|
July 28, 2004
WASHINGTON (AP) - The Federal Reserve reported Wednesday that the
U.S. economy cooled off in June and July as consumer spending, especially
on autos, slowed significantly after a big surge in early spring.
The survey of business activity compiled from reports from the
Fed's 12 regional banks was the latest indication of what Federal
Reserve chairman Alan Greenspan termed a "soft patch"
developing in the economy in June.
In another sign of softness, the Commerce Department reported Wednesday
that orders to U.S. factories for big-ticket durable goods eked
out a small 0.7 per cent gain in June, reflecting a surge in demand
for military aircraft, following back-to-back declines in orders
in April and May.
The Fed's report, known as the beige book for the colour of its
cover, will be used when central bank policy-makers meet on Aug.

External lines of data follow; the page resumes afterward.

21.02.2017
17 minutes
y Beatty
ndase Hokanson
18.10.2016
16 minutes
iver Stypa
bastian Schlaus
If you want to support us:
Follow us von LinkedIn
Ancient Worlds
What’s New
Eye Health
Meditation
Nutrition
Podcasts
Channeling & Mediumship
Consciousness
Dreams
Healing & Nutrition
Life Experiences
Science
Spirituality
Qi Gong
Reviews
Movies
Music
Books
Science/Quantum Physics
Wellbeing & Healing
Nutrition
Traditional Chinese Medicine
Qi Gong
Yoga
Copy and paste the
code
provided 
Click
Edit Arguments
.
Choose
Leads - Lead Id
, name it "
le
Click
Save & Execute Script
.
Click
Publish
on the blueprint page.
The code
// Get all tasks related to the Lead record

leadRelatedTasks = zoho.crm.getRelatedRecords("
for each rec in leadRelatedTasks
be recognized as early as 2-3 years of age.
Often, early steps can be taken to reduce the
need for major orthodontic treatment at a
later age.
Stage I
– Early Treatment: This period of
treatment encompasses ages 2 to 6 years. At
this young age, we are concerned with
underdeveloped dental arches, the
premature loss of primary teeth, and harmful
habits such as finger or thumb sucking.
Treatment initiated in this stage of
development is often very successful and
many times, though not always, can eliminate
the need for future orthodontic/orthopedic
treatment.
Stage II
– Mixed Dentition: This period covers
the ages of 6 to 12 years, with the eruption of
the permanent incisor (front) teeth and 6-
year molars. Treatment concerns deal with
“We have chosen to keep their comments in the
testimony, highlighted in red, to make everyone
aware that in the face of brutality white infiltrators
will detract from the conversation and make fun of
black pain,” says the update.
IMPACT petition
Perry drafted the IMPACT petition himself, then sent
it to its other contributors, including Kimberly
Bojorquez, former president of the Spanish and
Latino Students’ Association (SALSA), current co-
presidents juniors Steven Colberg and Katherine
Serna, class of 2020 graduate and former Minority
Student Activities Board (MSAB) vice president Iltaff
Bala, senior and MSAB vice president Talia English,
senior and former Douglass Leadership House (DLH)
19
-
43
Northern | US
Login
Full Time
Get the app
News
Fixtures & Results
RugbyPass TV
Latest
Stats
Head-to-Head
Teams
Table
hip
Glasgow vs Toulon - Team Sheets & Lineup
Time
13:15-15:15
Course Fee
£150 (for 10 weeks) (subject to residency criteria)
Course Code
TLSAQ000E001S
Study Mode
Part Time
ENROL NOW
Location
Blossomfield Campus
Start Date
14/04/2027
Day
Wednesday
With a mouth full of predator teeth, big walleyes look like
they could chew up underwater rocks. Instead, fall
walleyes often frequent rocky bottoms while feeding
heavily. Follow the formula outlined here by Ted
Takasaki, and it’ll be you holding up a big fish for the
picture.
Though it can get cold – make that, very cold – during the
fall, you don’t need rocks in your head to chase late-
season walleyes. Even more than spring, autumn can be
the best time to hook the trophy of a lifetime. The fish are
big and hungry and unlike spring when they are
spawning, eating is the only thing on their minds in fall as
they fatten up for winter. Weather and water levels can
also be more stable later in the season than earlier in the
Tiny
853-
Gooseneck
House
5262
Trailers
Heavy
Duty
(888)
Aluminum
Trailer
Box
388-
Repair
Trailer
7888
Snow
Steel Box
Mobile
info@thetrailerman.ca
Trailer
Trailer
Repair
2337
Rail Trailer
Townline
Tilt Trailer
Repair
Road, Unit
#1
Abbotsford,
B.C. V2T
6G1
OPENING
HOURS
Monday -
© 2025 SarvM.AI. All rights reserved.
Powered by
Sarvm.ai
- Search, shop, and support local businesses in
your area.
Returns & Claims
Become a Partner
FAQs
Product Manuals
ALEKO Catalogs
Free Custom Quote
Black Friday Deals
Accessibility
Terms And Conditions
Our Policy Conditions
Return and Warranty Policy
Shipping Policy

10 to decide whether to raise interest rates to make sure that inflation
does not get out of hand.
The new survey found that wholesale prices, especially of such
commodities as energy, steel and cement, were rising but that little
of those price pressures outside of energy were being passed on
to consumers.
Because consumer prices outside of energy have remained moderate,
most analysts believe the Fed will stick to its plan to raise rates
at a moderate pace in coming months. They are forecasting another
quarter-point increase in the federal funds rate at the August meeting.
The Fed raised the funds rate for the first time in four years on
June 30.
The Fed survey depicted an economy that was continuing to rebound
from a sustained period of sluggishness that included the 2001 recession
and weak unemployment growth that lasted until mid-2003.
However, the Fed report found, as have other indicators, that activity
slowed a bit in the late spring.
"Several districts reported that the rate of growth moderated,"
the Fed survey said, listing New York, Cleveland, Richmond, Kansas
City and San Francisco in particular as regions that detected a
slowdown in activity.
Much of the weakness was attributed to a slowing in consumer spending,
particularly on autos. However, the Fed report said there were "pockets
of weakness" in manufacturing as well.
The Fed survey depicted travel and tourism, hit hard after the
2001 terrorist attacks, as "strong" and said that residential
construction remained healthy as well despite the fact that mortgage
rates are now up from their four-decade lows.
The June gain in orders for durable goods, items expected to last
three or more years, followed declines of 0.9 per cent in May and
2.7 per cent in April. The drop in May had originally been reported
as an even sharper 1.8 per cent fall. Orders last rose in March,
when they surged ahead by 5.9 per cent.
The 0.7 per cent June increase was lower than what analysts had
been expecting. Still, it gave hope that the fledgling rebound in
the country's manufacturing sector was not in danger of stalling.
Joel Naroff, head of a Holland, Pa., economic forecasting firm,
said the small rise in June durable goods orders was disappointing,
with many sectors that had been leading the recovery showing weakness.
"This was another in a long string of soft June numbers,"
Naroff said. "I suspect the June weakness is nothing to get
really worried about. The economy is growing, but now the breakneck
pace has become a moderate, but sustainable rate."